** SUPPLIED RECORDS follows **

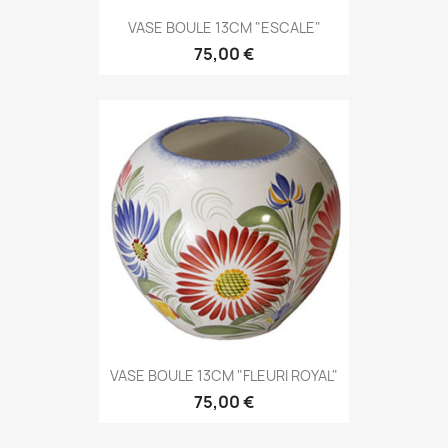
VASE BOULE 13CM "ESCALE"
75,00 €
VASE BOULE 13CM "FLEURI ROYAL"
75,00 €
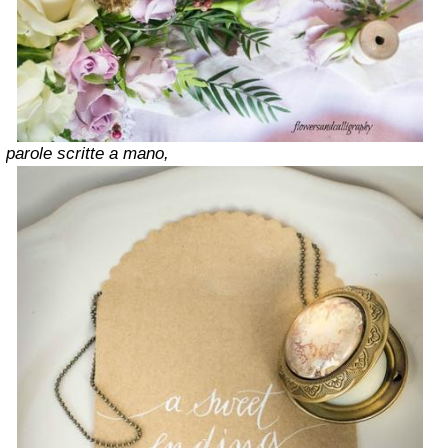
parole scritte a mano,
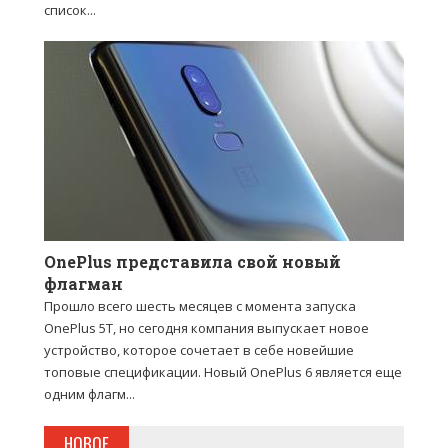
список...
OnePlus представила свой новый
флагман
Прошло всего шесть месяцев с момента запуска
OnePlus 5T, но сегодня компания выпускает новое
устройство, которое сочетает в себе новейшие
топовые спецификации. Новый OnePlus 6 является еще
одним флагм...
НОВОЕ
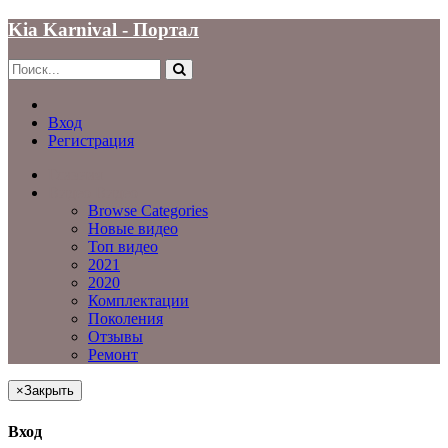
Kia Karnival - Портал
Вход
Регистрация
Главная
Видео
Видео
Browse Categories
Новые видео
Топ видео
2021
2020
Комплектации
Поколения
Отзывы
Ремонт
×
Закрыть
Вход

** End of SUPPLIED RECORDS **

PROMPT: Each entry above should be copied exactly. The pictures should not.

WRITTEN RESPONSE:
VASE BOULE 13CM "ESCALE"
75,00 €
VASE BOULE 13CM "FLEURI ROYAL"
75,00 €
parole scritte a mano,
список...
OnePlus представила свой новый
флагман
Прошло всего шесть месяцев с момента запуска
OnePlus 5T, но сегодня компания выпускает новое
устройство, которое сочетает в себе новейшие
топовые спецификации. Новый OnePlus 6 является еще
одним флагм...
НОВОЕ
Kia Karnival - Портал
Вход
Регистрация
Главная
Видео
Видео
Browse Categories
Новые видео
Топ видео
2021
2020
Комплектации
Поколения
Отзывы
Ремонт
×
Закрыть
Вход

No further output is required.